Ran into Tovarishch Polkovnik yesterday) pic.twitter.com/jNR1EIwNus
— Oksana Boyko (@OksanaBoyko_RT) June 13, 2017
The Russian Guard declined to answer whether Kusyuk is indeed one of their employees now.
In Ukraine, Kusyuk served as a colonel in the now-dispanded Berkut special police force and directed the violent dispersal of a peaceful protest on the night of 29-30 November 2013. The brutality of the Berkut police who beat up students in central Kyiv caused indignation throughout Ukraine, and a day after, up to a million protesters gathered in Kyiv’s center.
In Ukraine, he is wanted for directing the dispersal of the student protest on 29-30 November 2013 together with his two deputies and four Berkut commanders. Apart from that, he is suspected directing violent protest dispersals in previous years and of handing out rifles with live ammunition to his subordinates during the Euromaidan protests, and later giving orders to destroy these rifles, as well as to destroy all the documentation related to the weapons at the base of the Berkut in Kyiv, the head of department of special investigations, Serhiy Horbatiuk, told Hromadske.
As well, Kusyuk is suspected of organizing the Euromaidan massacre of 20 February 2014, during which 47 protesters were shot.
In May 2014, the Deputy Chief of Kyiv division of Ministry of Internal Affairs informed that Kusyuk ordered to destroy all the documentation related to the Berkut division’s activities during Euromaidan, including the personal cards of the Berkut officers and the documentation by which they received weapons, and stated that on 21 February 2014 Kusyuk handed out 146 Kalashnikov rifles, 1 sniper rifle, and 1 Fort pump gun to the Berkut officers.

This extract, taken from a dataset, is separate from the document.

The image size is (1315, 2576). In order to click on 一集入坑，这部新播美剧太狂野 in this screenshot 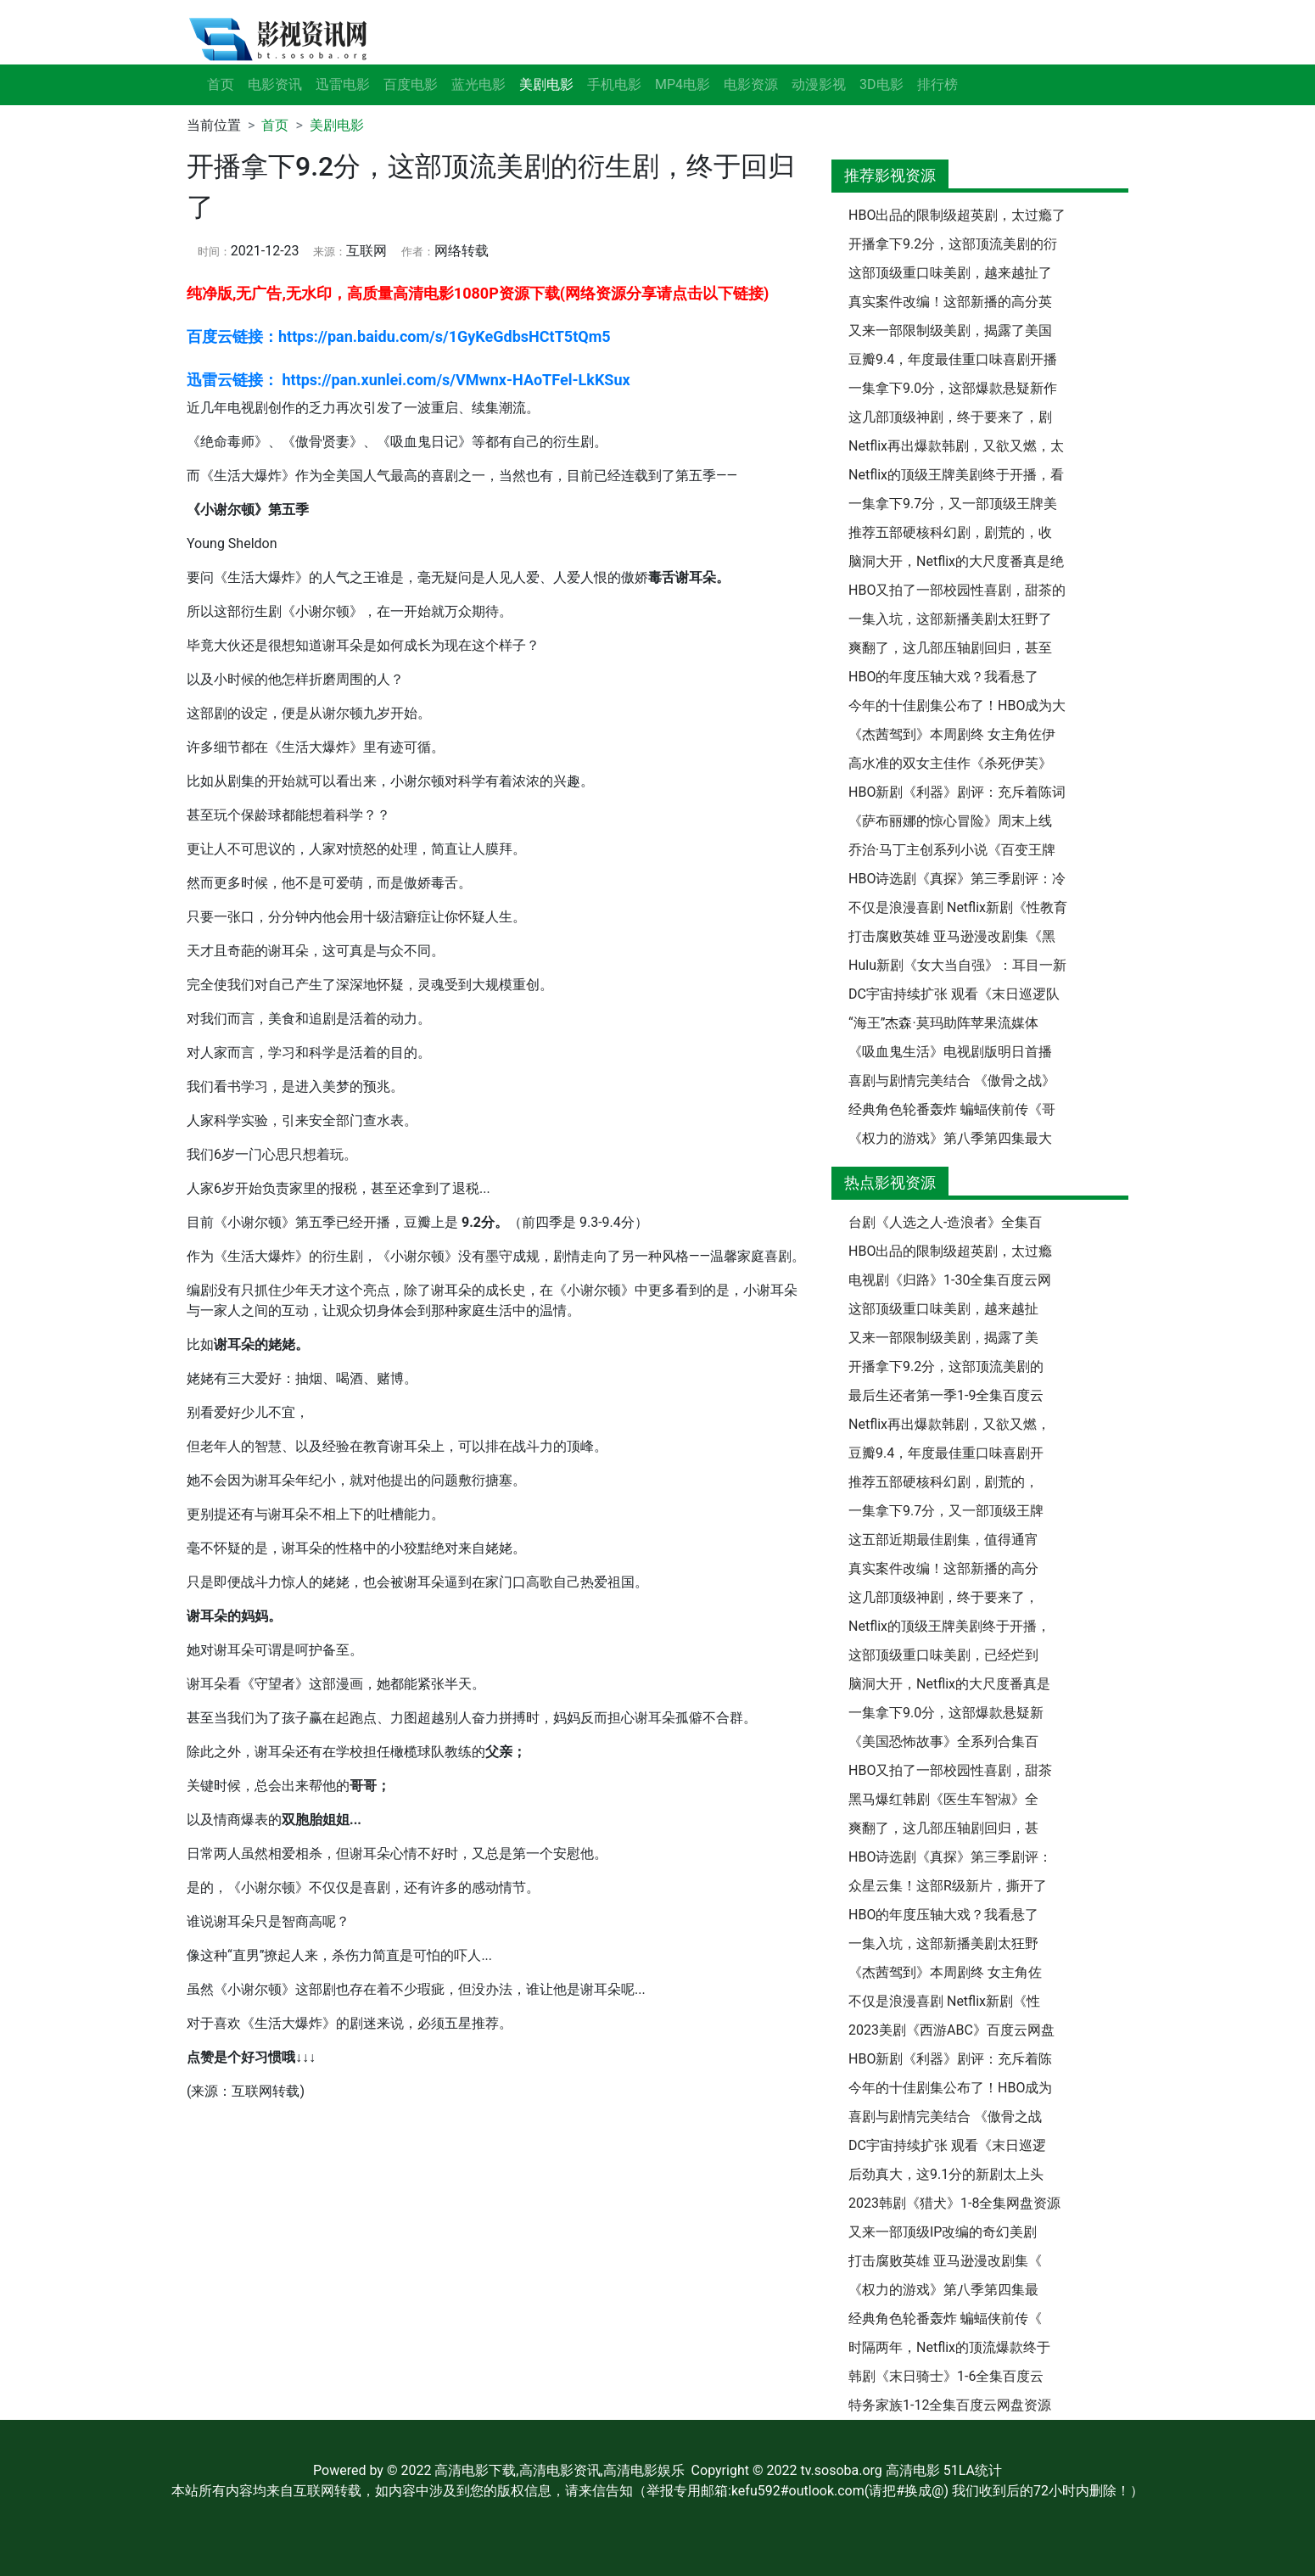 , I will do `click(943, 1943)`. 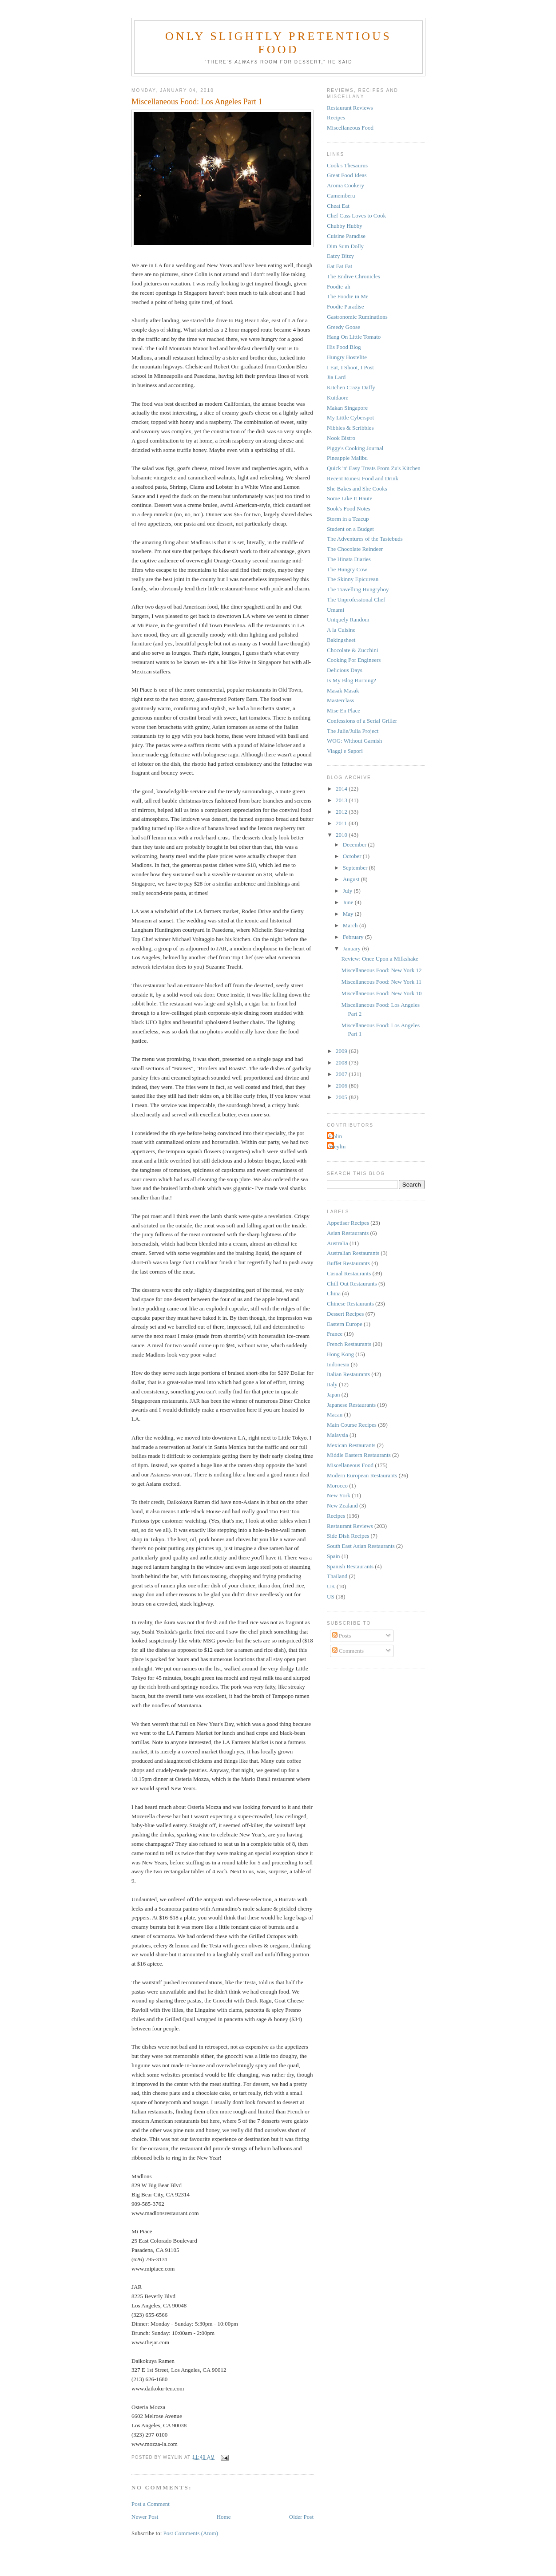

According to Ukraine’s Prosecutor’s General Office (GPU), Kusyuk and a part of his subordinates were driven out of Kyiv in the direction of Mykolayiv, and his further whereabouts were unknown. The GPU’s request that Russia extradites Kusyuk went unanswered. In February 2017, the GPU informed that 13 Berkut officers received Russian citizenship. Earlier, the Russian human rights activist Svetlana Gannushkina told Hromadske that 300 Ukrainians applied for asylum in Russia, most of whom were either Berkut officers or prosecutors.
Ukrainian social media users identified another ex-Berkut officer who now disperses protests in Moscow. His name is Vasily and he is from Luhansk, a city in eastern Ukraine now under the control of the Russian-backed “Luhansk People’s Republic.”
Ukrainian social media users were quick to poke fun at the news, “updating” Moscow’s coat-of-arms featuring St.George the Dragon Slayer to a Berkut officer beating a lying protester.